Per Ammendolia la sfida della pastorale digitale è aprire a processi in cui la liturgia, l’annuncio e la carità – il cosiddetto tripode della pastorale ordinaria – si intersechino opportunamente con le tecnologie digitali, nella prospettiva onlife, dato che il digitale ha ricadute nella vita fisica così come la vita fisica si “riflette” nel digitale. Ci si deve chiedere: quali esperienze della vita di fede hanno piena validità se vissute digitalmente? Inoltre, per Ammendolia – così come approfondito nei primi tre capitoli del suo libro –, la pastorale digitale non si riduce alla comunicazione digitalmente mediata (anche se l’esperienza più diffusa è quella social o dei webinar…). L’ascolto della rete resta il primo passo per una Chiesa che si ripensa onlife. Aspetti tutti toccati dagli enunciati della riflessione pastorale pubblicata dal Dicastero per la comunicazione nella Pentecoste 2023: «Verso una piena presenza».
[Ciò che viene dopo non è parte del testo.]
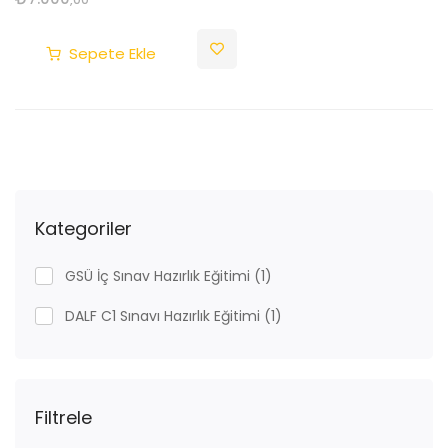
Sepete Ekle
Kategoriler
GSÜ İç Sınav Hazırlık Eğitimi
(1)
DALF C1 Sınavı Hazırlık Eğitimi
(1)
Filtrele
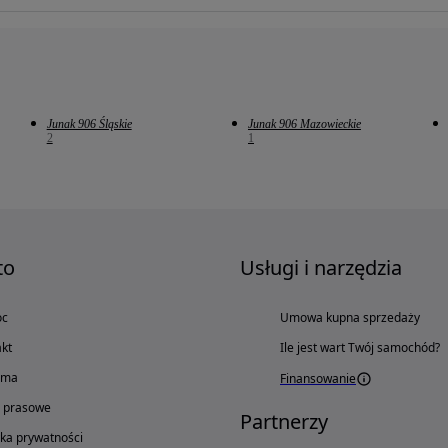
Junak 906 Śląskie
Junak 906 Mazowieckie
2
1
to
Usługi i narzędzia
oc
Umowa kupna sprzedaży
kt
Ile jest wart Twój samochód?
ama
Finansowanie
o prasowe
Partnerzy
yka prywatności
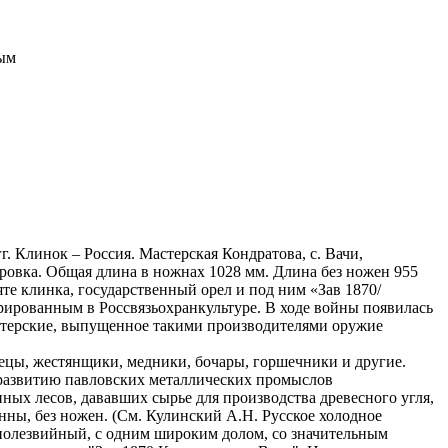
вым
. Клинок – Россия. Мастерская Кондратова, с. Вачи,
лировка. Общая длина в ножнах 1028 мм. Длина без ножен 955
е клинка, государственный орел и под ним «Зав 1870/
ированным в Россвязьохранкультуре. В ходе войны появилась
мастерские, выпущенное такими производителями оружие
ецы, жестянщики, медники, бочары, горшечники и другие.
 развитию павловских металлических промыслов
нных лесов, дававших сырье для производства древесного угля,
нны, без ножен. (См. Кулинский А.Н. Русское холодное
однолезвийный, с одним широким долом, со значительным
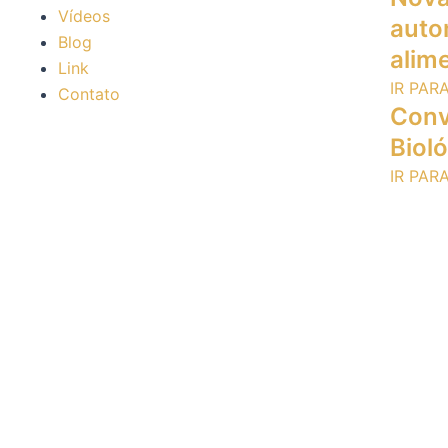
Vídeos
auto
Blog
alime
Link
IR PAR
Contato
Conv
Biol
IR PAR
Home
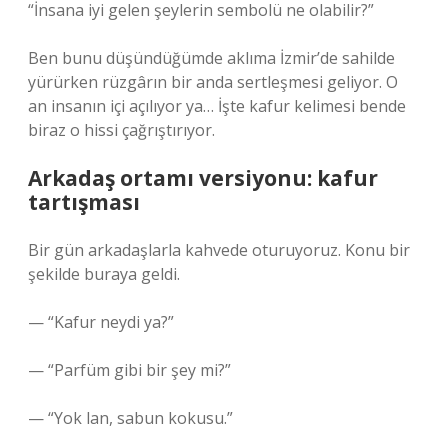
“İnsana iyi gelen şeylerin sembolü ne olabilir?”
Ben bunu düşündüğümde aklıma İzmir’de sahilde
yürürken rüzgârın bir anda sertleşmesi geliyor. O
an insanın içi açılıyor ya… İşte kafur kelimesi bende
biraz o hissi çağrıştırıyor.
Arkadaş ortamı versiyonu: kafur
tartışması
Bir gün arkadaşlarla kahvede oturuyoruz. Konu bir
şekilde buraya geldi.
— “Kafur neydi ya?”
— “Parfüm gibi bir şey mi?”
— “Yok lan, sabun kokusu.”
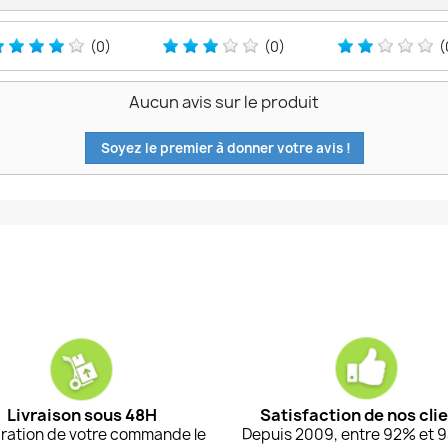
(0)
(0)
(
Aucun avis sur le produit
Soyez le premier à donner votre avis !
Livraison sous 48H
Satisfaction de nos cli
ration de votre commande le
Depuis 2009, entre 92% et 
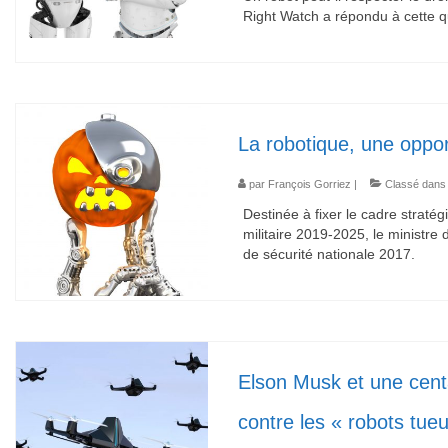
Right Watch a répondu à cette q
La robotique, une oppor
par
François Gorriez
|
Classé dans
Destinée à fixer le cadre straté
militaire 2019-2025, le ministre
de sécurité nationale 2017.
Elson Musk et une cent
contre les « robots tue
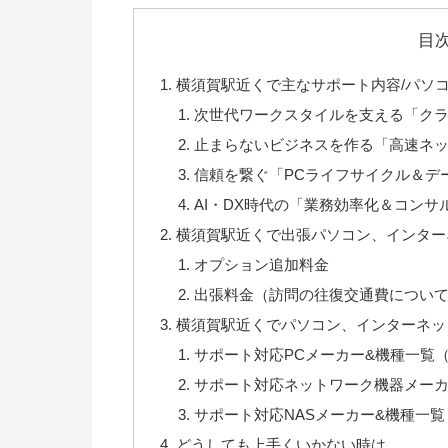
目
横須賀駅近くで主なサポート内容/パソコ
次世代ワークスタイルを支える「ク
止まらないビジネスを作る「高速ネ
信頼を繋ぐ「PCライフサイクル＆デ
AI・DX時代の「業務効率化＆コンサ
横須賀駅近くで出張パソコン、インターネ
オプション追加料金
出張料金（訪問の往復交通費につい
横須賀駅近くでパソコン、インターネッ
サポート対応PCメーカー&機種一覧
サポート対応ネットワーク機器メー
サポート対応NASメーカー&機種一覧
どうしても上手くいかない時は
Ammendolia ha pure evidenziato che l’influencer – o testimone digitale – deve saper stare sul pezzo, in una vita che sa di Vangelo: la credibilità passa attraverso la “buona reputazione” di cui si gode nella dimensione pubblica. L’ascolto della rete resta il primo passo per una Chiesa che si ripensa onlife.
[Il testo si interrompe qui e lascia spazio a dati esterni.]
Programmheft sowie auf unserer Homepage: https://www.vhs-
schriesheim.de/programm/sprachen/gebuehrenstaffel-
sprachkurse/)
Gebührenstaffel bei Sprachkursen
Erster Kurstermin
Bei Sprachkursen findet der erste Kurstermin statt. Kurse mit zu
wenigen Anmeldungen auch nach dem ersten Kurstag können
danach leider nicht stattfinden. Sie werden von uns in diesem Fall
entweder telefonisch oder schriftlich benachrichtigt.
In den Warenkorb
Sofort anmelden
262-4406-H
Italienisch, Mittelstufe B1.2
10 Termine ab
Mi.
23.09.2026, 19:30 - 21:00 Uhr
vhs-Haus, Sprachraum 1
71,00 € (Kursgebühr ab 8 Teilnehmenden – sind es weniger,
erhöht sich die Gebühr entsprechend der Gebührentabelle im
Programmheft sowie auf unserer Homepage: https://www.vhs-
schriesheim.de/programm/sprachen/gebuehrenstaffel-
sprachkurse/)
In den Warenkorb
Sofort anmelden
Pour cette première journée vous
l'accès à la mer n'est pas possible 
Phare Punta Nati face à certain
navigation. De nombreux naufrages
Ascolto che – per Rosy Russo – ha trovato una particolare applicazione nel Sinodo del continente digitale: non un altro Sinodo, ma possibilità per il Sinodo di raggiungere periferie esistenziali, altrimenti difficilmente raggiungibili, per «andare laddove la gente sta». Il testimone digitale è attivazione nella propria comunità credente di un nuovo modo di essere presenza della Chiesa: quante vite si possono incontrare; e non c’è solo gente geograficamente lontana, ma anche gente geograficamente vicina ma che ha sete di Dio e di prossimità, perché al di fuori della stessa comunità. Afferma: «Dobbiamo dirlo ai nostri vescovi, ai nostri sacerdoti… ».